Farklı konum ve düşünceden bu kişiler, bunu ayrıntılara, boyutlara ve stratejik sonuçlara dalmadan, diğerleri gibi Beyaz Saray'ın efendisini cezbeden bir "anlaşma" olarak görüyorlar.

Esasen, ayrıntılar, boyutlar ve stratejik sonuçlar, ABD Başkanı'nın anlaşmayı kendi adına sonuçlandırmakla görevlendirdiği iki kişinin, Jared Kushner ve Steve Witkoff'un da ilgilendiği son şeylerdir.

Binyamin Netanyahu, iki adamı "anlaşma" yolunda ilerlediğine ikna etmiş olsa da radikal yerleşimcilerin yükselen sesleri, İsrail sokağının -çoğunlukla- bölgede barışı garanti altına alacak "bir arada yaşama" ile sonuçlanacak derin bir "anlaşmaya" varmaya hazır olduğunu hiç göstermiyor.


İkinci gerçek ise "ABD Başkanı’nın baskısı olmadan elde edilemeyecek bir anlaşma" olarak tasvir edilen şeyin, karmaşıklıklar ve ucu açık ayrıntılarla dolu bir labirent gibi göründüğüdür.

Bunun nedeni, böyle bir durumda, onlarca yıllık şüphe ve kızgınlığın üstesinden gelmek için karşılıklı güvenin şart olmasıdır.

Başka bir deyişle, Trump'ın kendi çıkarları doğrultusunda kişisel bir başarıyı hızlandırma arzusu, bölgede yeni bir sayfa açmanın tek başına kesin bir garantisini teşkil etmiyor...

Burada, Trump'ın anlaşmasında yer alan "20 madde"yi düşündüğümde, eski Fransa Başbakanı Georges Clemenceau'nun, I. Dünya Savaşı'nın sonunda eski ABD başkanı Woodrow Wilson tarafından önerilen 14 madde ile ilgili yaptığı alaycı yorum aklıma geliyor.

Clemenceau o dönemde şöyle demişti:

Sayın Wilson 14 maddesiyle beni sıkıyor. Neden mi? Yüce Tanrı bize sadece 10 emir verdi!
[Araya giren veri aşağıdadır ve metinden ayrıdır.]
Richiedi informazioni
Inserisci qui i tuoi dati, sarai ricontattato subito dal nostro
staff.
Bu nedenle, Kushner ve Witkoff'un bölgeye dair anlayış düzeyi ve Netanyahu ile yerleşimcilerin lideri Daniela Weitz gibi isimlerin varlığı göz önüne alındığında, 20 maddeyi uygulamak kolay olmayabilir.

Dolayısıyla, Arap müzakereci ve garantör tarafların ve aynı zamanda Filistinli liderlerin kendi aralarında, ütopik hayallere kapılmadan samimi, ciddi, derin ve şeffaf diyaloglar yürütmeleri gerektiğini savunuyorum.
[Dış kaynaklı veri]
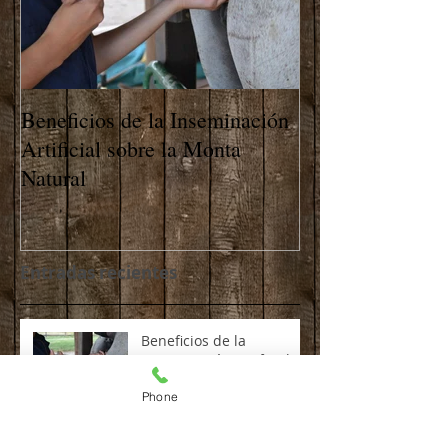
Beneficios de la Inseminación
Artificial sobre la Monta
Natural
Entradas recientes
Beneficios de la
Inseminación Artificial
sobre la Monta Natural
Phone
Archivo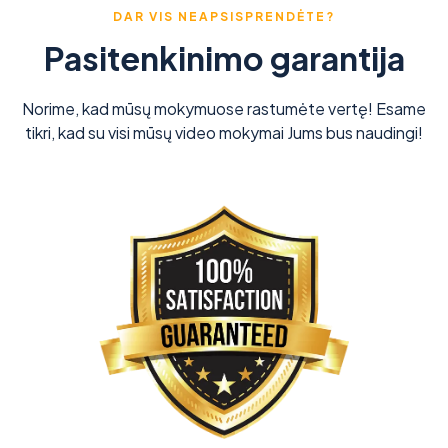
DAR VIS NEAPSISPRENDĖTE?
Pasitenkinimo garantija
Norime, kad mūsų mokymuose rastumėte vertę! Esame
tikri, kad su visi mūsų video mokymai Jums bus naudingi!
İsrail içinde rehineler sebebiyle oluşan iç gerginlik ve öfkenin, düğümün "çözülmesine" katkıda bulunduğuna şüphe yok. Ayrıca son iki yılda, küresel medya anlatısındaki hakimiyetine rağmen, İsrail birçok gücünü kaybetti.

Ancak öngörülebilir gelecekte bize vadedilen bilinmezler, özellikle de Filistin-İsrail çatışmasının ve dolayısıyla Arap-İsrail çatışmasının özü aynı kaldığı için güven verici değil.
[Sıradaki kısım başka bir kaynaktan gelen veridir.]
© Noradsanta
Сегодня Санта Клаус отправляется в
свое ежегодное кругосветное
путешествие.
Evet, gerekli düzeyde bir arada yaşamayı ve olumlu etkileşimi sağlayabilecek çözümlere doğru hiçbir ilerleme kaydedilmedi!

 

 

*Bu makalede yer alan fikirler yazara aittir ve Independent Türkçe'nin editöryal politikasını yansıtmayabilir.